## [WHAT YOU HAVE TO DO]
Copy every line of the data in which the word "заявок" occurs.

Collected data:
*** Block opens ***
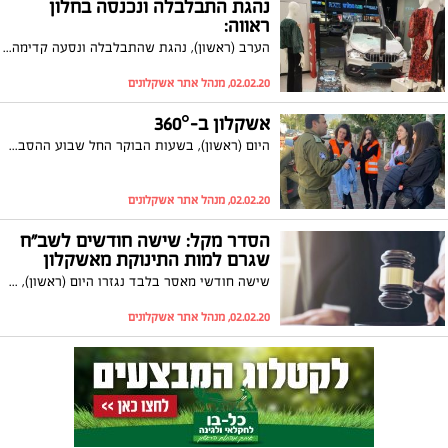
נהגת התבלבלה ונכנסה בחלון
ראווה:
הערב (ראשון), נהגת שהתבלבלה ונסעה קדימה במקום אחורה, נכנסה בחלון ראווה של חנות 'מנגו' במתחם הגלובוס סנטר
02.02.20, מנהל אתר אשקלונים
אשקלון ב-360°
היום (ראשון), בשעות הבוקר החל שבוע ההסברה והמוכנות לחירום המשותף לעיריית אשקלון ולפיקוד העורף
02.02.20, מנהל אתר אשקלונים
הסדר מקל: שישה חודשים לשב"ח
שגרם למות התינוקת מאשקלון
שישה חודשי מאסר בלבד נגזרו היום (ראשון), במסגרת הסדר טיעון על זיאד אעביד שהורשע בגרימת מוות ברשלנות של התינוקת מאשקלון
02.02.20, מנהל אתר אשקלונים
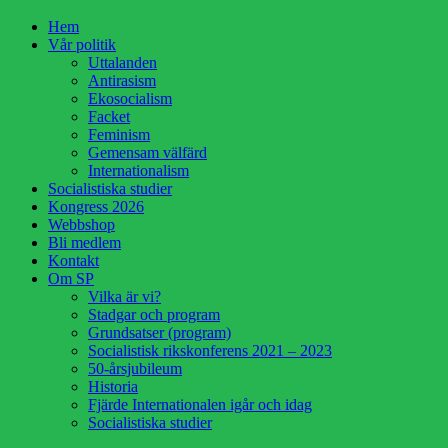
Hoppa
Hem
till
Vår politik
innehåll
Uttalanden
Antirasism
Ekosocialism
Facket
Feminism
Gemensam välfärd
Internationalism
Socialistiska studier
Kongress 2026
Webbshop
Bli medlem
Kontakt
Om SP
Vilka är vi?
Stadgar och program
Grundsatser (program)
Socialistisk rikskonferens 2021 – 2023
50-årsjubileum
Historia
Fjärde Internationalen igår och idag
Socialistiska studier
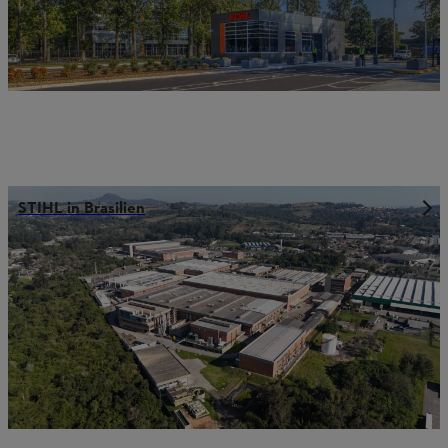
STIHL in Brasilien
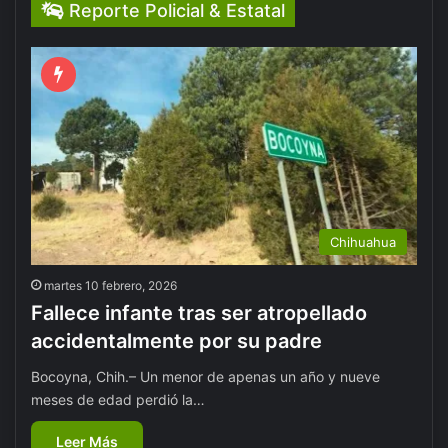
Reporte Policial & Estatal
Chihuahua
martes 10 febrero, 2026
Fallece infante tras ser atropellado
accidentalmente por su padre
Bocoyna, Chih.– Un menor de apenas un año y nueve
meses de edad perdió la…
Leer Más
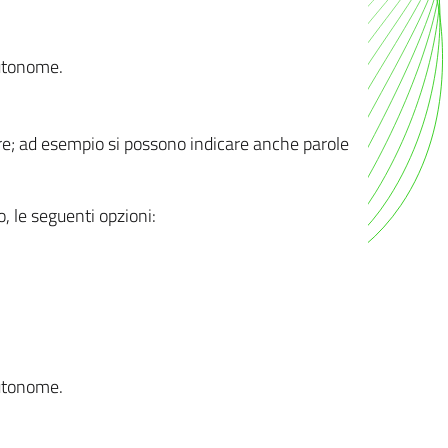
autonome.
ere; ad esempio si possono indicare anche parole
o, le seguenti opzioni:
autonome.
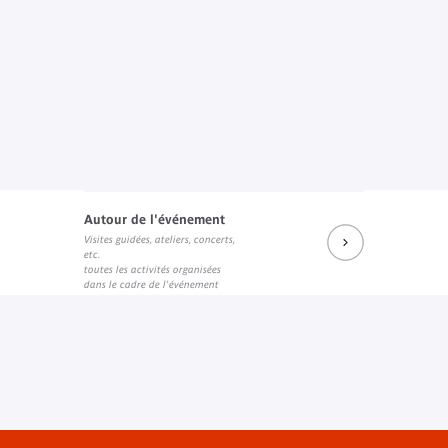
Autour de l'événement
Visites guidées, ateliers, concerts,
etc.
toutes les activités organisées
dans le cadre de l'événement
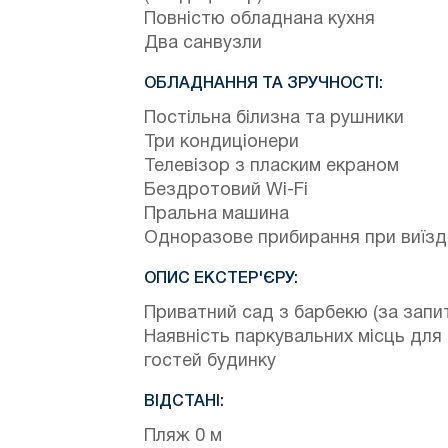
Повністю обладнана кухня
Два санвузли
ОБЛАДНАННЯ ТА ЗРУЧНОСТІ:
Постільна білизна та рушники
Три кондиціонери
Телевізор з пласким екраном
Бездротовий Wi-Fi
Пральна машина
Одноразове прибирання при виїзд
ОПИС ЕКСТЕР'ЄРУ:
Приватний сад з барбекю (за запи
Наявність паркувальних місць для
гостей будинку
ВІДСТАНІ:
Пляж 0 м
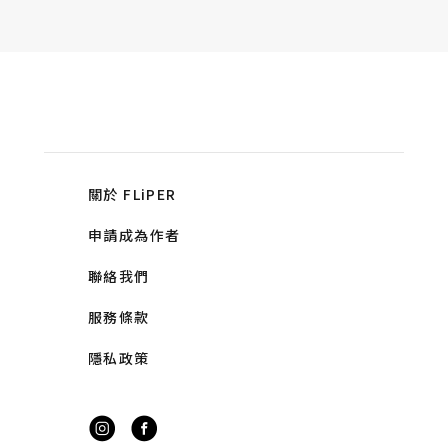
關於 FLiPER
申請成為作者
聯絡我們
服務條款
隱私政策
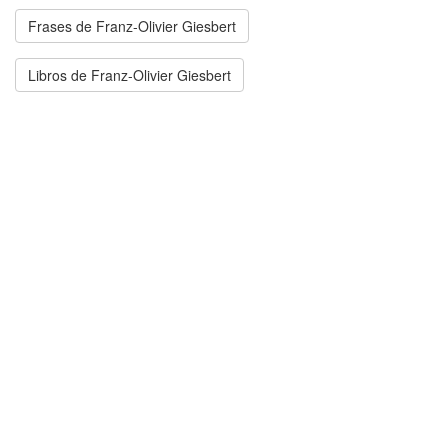
Frases de Franz-Olivier Giesbert
Libros de Franz-Olivier Giesbert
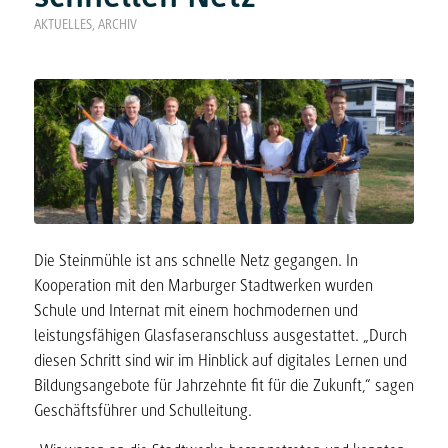
AKTUELLES
,
ARCHIV
Die Steinmühle ist ans schnelle Netz gegangen. In
Kooperation mit den Marburger Stadtwerken wurden
Schule und Internat mit einem hochmodernen und
leistungsfähigen Glasfaseranschluss ausgestattet. „Durch
diesen Schritt sind wir im Hinblick auf digitales Lernen und
Bildungsangebote für Jahrzehnte fit für die Zukunft,“ sagen
Geschäftsführer und Schulleitung.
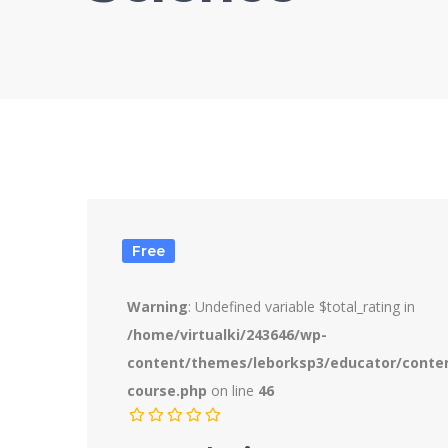
Free
Warning
: Undefined variable $total_rating in
/home/virtualki/243646/wp-
content/themes/leborksp3/educator/conte
course.php
on line
46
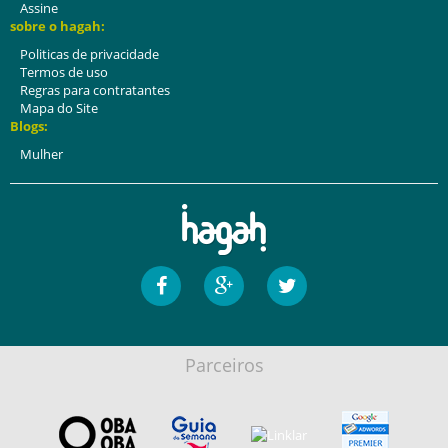
Assine
sobre o hagah:
Politicas de privacidade
Termos de uso
Regras para contratantes
Mapa do Site
Blogs:
Mulher
Parceiros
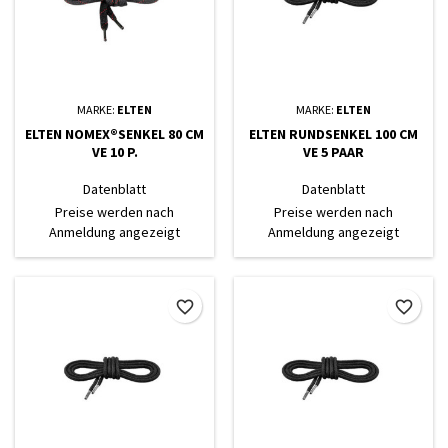
MARKE:
ELTEN
MARKE:
ELTEN
ELTEN NOMEX®SENKEL 80 CM
ELTEN RUNDSENKEL 100 CM
VE 10 P.
VE 5 PAAR
Datenblatt
Datenblatt
Preise werden nach
Preise werden nach
Anmeldung angezeigt
Anmeldung angezeigt
favorite_border
favorite_border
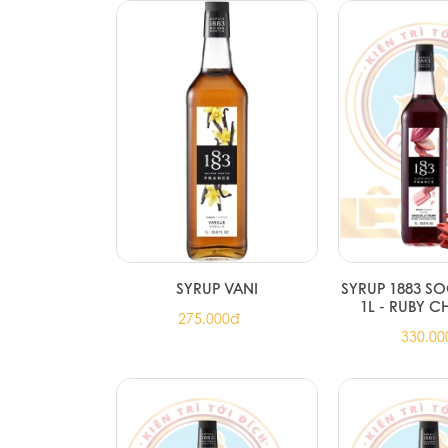
SYRUP VANI
SYRUP 1883 
1L - RUBY 
275.000đ
330.00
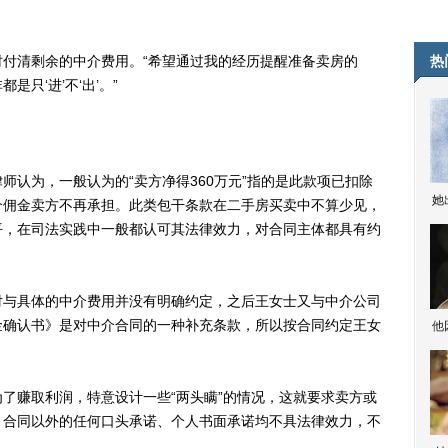
。
清剩余的中介费用。“希望通过我的经历提醒准备卖房的
热
只‘进’不‘出’。”
为，一般认为的“卖方净得360万元”指的是此款项已扣除
她
介佣金卖方不再承担。此类包干条款在二手房买卖中不算少见，
平，在司法实践中一般都认可其法律效力，对合同主体都具有约
与具体的中介费用并没有明确约定，之后王女士又与中介公司
金确认书》是对中介合同的一种补充条款，所以按合同约定王女
他
赚取利润，特意设计一些“两头瞒”的情况，这就要求卖方或
，合同以外的任何口头承诺、个人书面承诺均不具法律效力，不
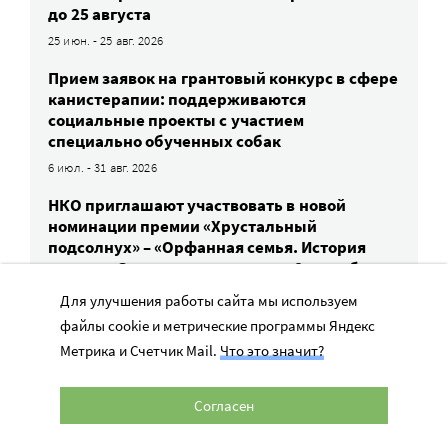
до 25 августа
25 июн. - 25 авг. 2026
Прием заявок на грантовый конкурс в сфере
канистерапии: поддерживаются
социальные проекты с участием
специально обученных собак
6 июл. - 31 авг. 2026
НКО приглашают участвовать в новой
номинации премии «Хрустальный
подсолнух» – «Орфанная семья. История
успеха». Заявки принимают до 8 сентября
8 июл. - 8 сен. 2026
Для улучшения работы сайта мы используем
файлы cookie и метрические программы Яндекс
Прием заявок на конкурс проектов помощи
Метрика и Счетчик Mail.
Что это значит?
сиротам и детям в трудной жизненной
ситуации — до 31 августа
1 авг. - 31 авг. 2026
Согласен
«Форум Доноров» проведет практикум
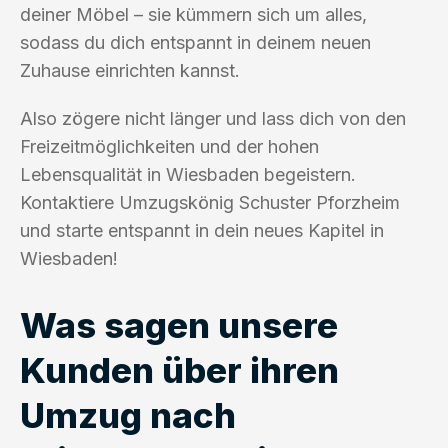
deiner Möbel – sie kümmern sich um alles,
sodass du dich entspannt in deinem neuen
Zuhause einrichten kannst.
Also zögere nicht länger und lass dich von den
Freizeitmöglichkeiten und der hohen
Lebensqualität in Wiesbaden begeistern.
Kontaktiere Umzugskönig Schuster Pforzheim
und starte entspannt in dein neues Kapitel in
Wiesbaden!
Was sagen unsere
Kunden über ihren
Umzug nach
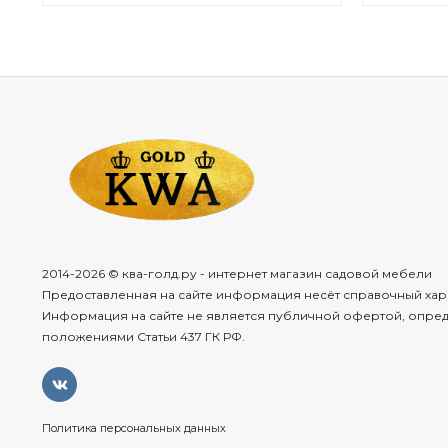
2014-2026 © ква-голд.ру - интернет магазин садовой мебели
Предоставленная на сайте информация несёт справочный хар
Информация на сайте не является публичной офертой, опре
положениями Статьи 437 ГК РФ.
Политика персональных данных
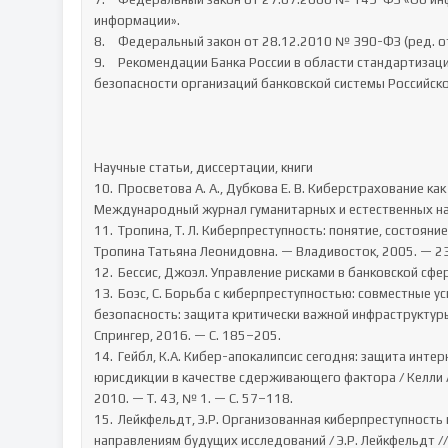
информации».

8.	Федеральный закон от 28.12.2010 № 390-ФЗ (ред. от 06.02.2020) «О безопасности».

9.	Рекомендации Банка России в области стандартизации (РС БР ИББС-2.5-2014) «Обеспечение информационной 
безопасности организаций банковской системы Российско
Научные статьи, диссертации, книги

10.	Просветова А. А., Дубкова Е. В. Киберстрахование как способ обеспечения информационной безопасности // 
Международный журнал гуманитарных и естественных нау
11.	Тропина, Т. Л. Киберпреступность: понятие, состояние, уголовно-правовые меры борьбы : дис. … канд. юрид. наук / 
Тропина Татьяна Леонидовна. — Владивосток, 2005. — 235
12.	Бессис, Джоэл. Управление рисками в банковской сфере. Австралия: John Wiley and Sons, LTD, 2013.

13.	Боэс, С. Борьба с киберпреступностью: совместные усилия / С. Боэс, Э. Р. Лейкфельдт // Киберфизическая 
безопасность: защита критически важной инфраструктуры
Спрингер, 2016. — С. 185–205.

14.	Гейбл, К.А. Кибер-апокалипсис сегодня: защита интернета от кибертерроризма и использование универсальной 
юрисдикции в качестве сдерживающего фактора / Келли 
2010. — Т. 43, № 1. — С. 57–118.

15.	Лейкфельдт, Э.Р. Организованная киберпреступность и структура социальных возможностей: предложения по 
направлениям будущих исследований / Э.Р. Лейкфельдт //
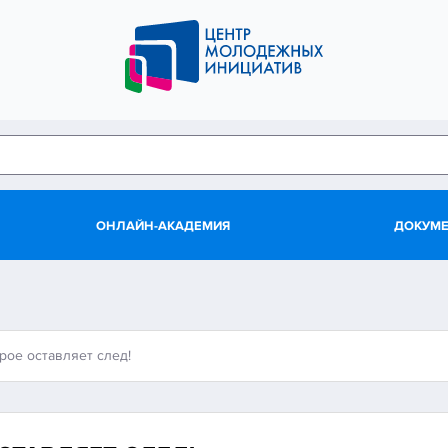
ОНЛАЙН-АКАДЕМИЯ
ДОКУМ
рое оставляет след!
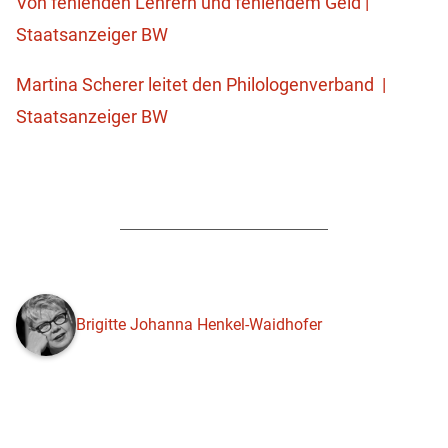
Von fehlenden Lehrern und fehlendem Geld |
Staatsanzeiger BW
Martina Scherer leitet den Philologenverband |
Staatsanzeiger BW
Brigitte Johanna Henkel-Waidhofer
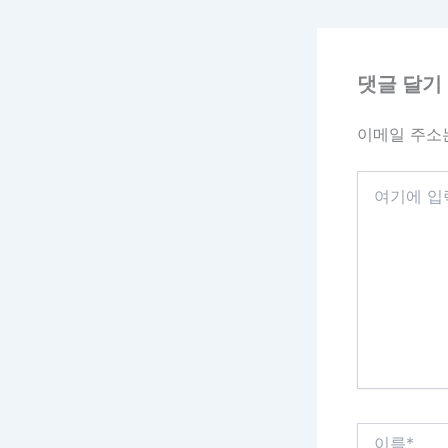
댓글 달기
이메일 주소
여
기
에
입
력
하
세
요...
이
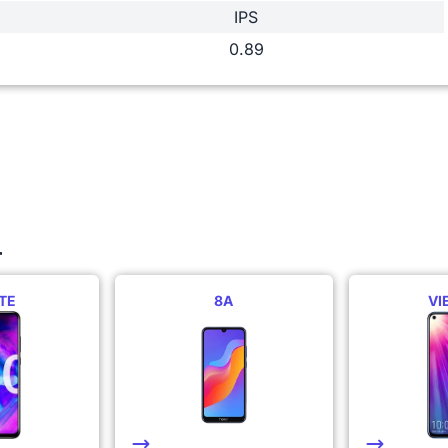
IPS
0.89
r
ITE
8A
VI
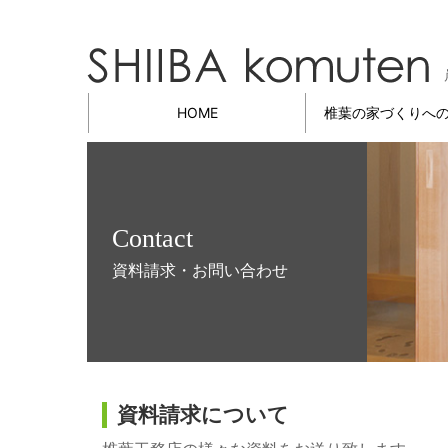
HOME
椎葉の
家づくりへ
Contact
資料請求・お問い合わせ
資料請求について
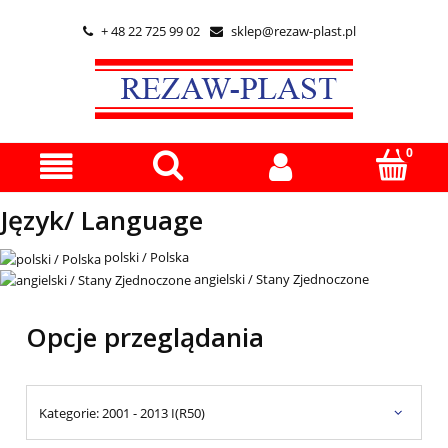
+ 48 22 725 99 02
sklep@rezaw-plast.pl


Język/ Language
polski / Polska
angielski / Stany Zjednoczone
Opcje przeglądania
Kategorie: 2001 - 2013 I(R50)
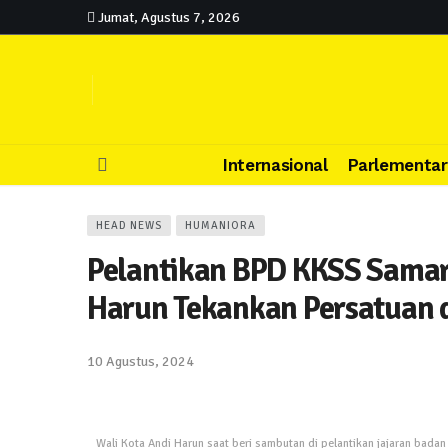
Jumat, Agustus 7, 2026
Internasional
Parlementar
HEAD NEWS
HUMANIORA
Pelantikan BPD KKSS Samar
Harun Tekankan Persatuan 
10 Agustus, 2024
Wali Kota Andi Harun saat beri sambutan di pelantikan jajaran bad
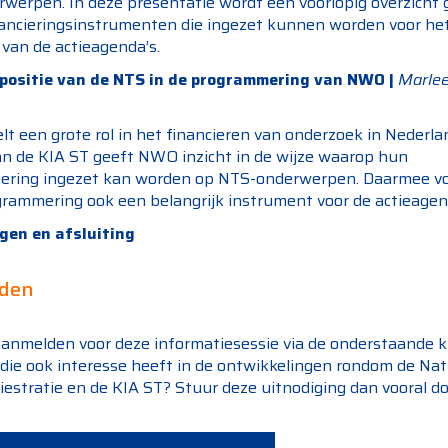
werpen. In deze presentatie wordt een voorlopig overzicht 
nancieringsinstrumenten die ingezet kunnen worden voor he
 van de actieagenda’s.
positie van de NTS in de programmering van NWO |
Marlee
 een grote rol in het financieren van onderzoek in Nederlan
an de KIA ST geeft NWO inzicht in de wijze waarop hun
ring ingezet kan worden op NTS-onderwerpen. Daarmee v
ammering ook een belangrijk instrument voor de actieagen
gen en afsluiting
den
 aanmelden voor deze informatiesessie via de onderstaande 
 die ook interesse heeft in de ontwikkelingen rondom de Nat
estratie en de KIA ST? Stuur deze uitnodiging dan vooral do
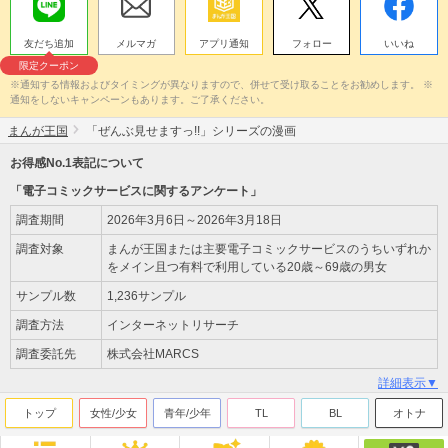
友だち追加
メルマガ
アプリ通知
フォロー
いいね
限定クーポン
※通知する情報およびタイミングが異なりますので、併せて受け取ることをお勧めします。 ※
通知をしないキャンペーンもあります。ご了承ください。
まんが王国
「ぜんぶ見せますっ!!」シリーズの漫画
お得感No.1表記について
「電子コミックサービスに関するアンケート」
調査期間
2026年3月6日～2026年3月18日
調査対象
まんが王国または主要電子コミックサービスのうちいずれか
をメイン且つ有料で利用している20歳～69歳の男女
サンプル数
1,236サンプル
調査方法
インターネットリサーチ
調査委託先
株式会社MARCS
詳細表示▼
トップ
女性/少女
青年/少年
TL
BL
オトナ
*** Block closes ***
## [EXERCISE ANSWER]
Прием заявок на грантовый конкурс в сфере
Прием заявок на конкурс проектов помощи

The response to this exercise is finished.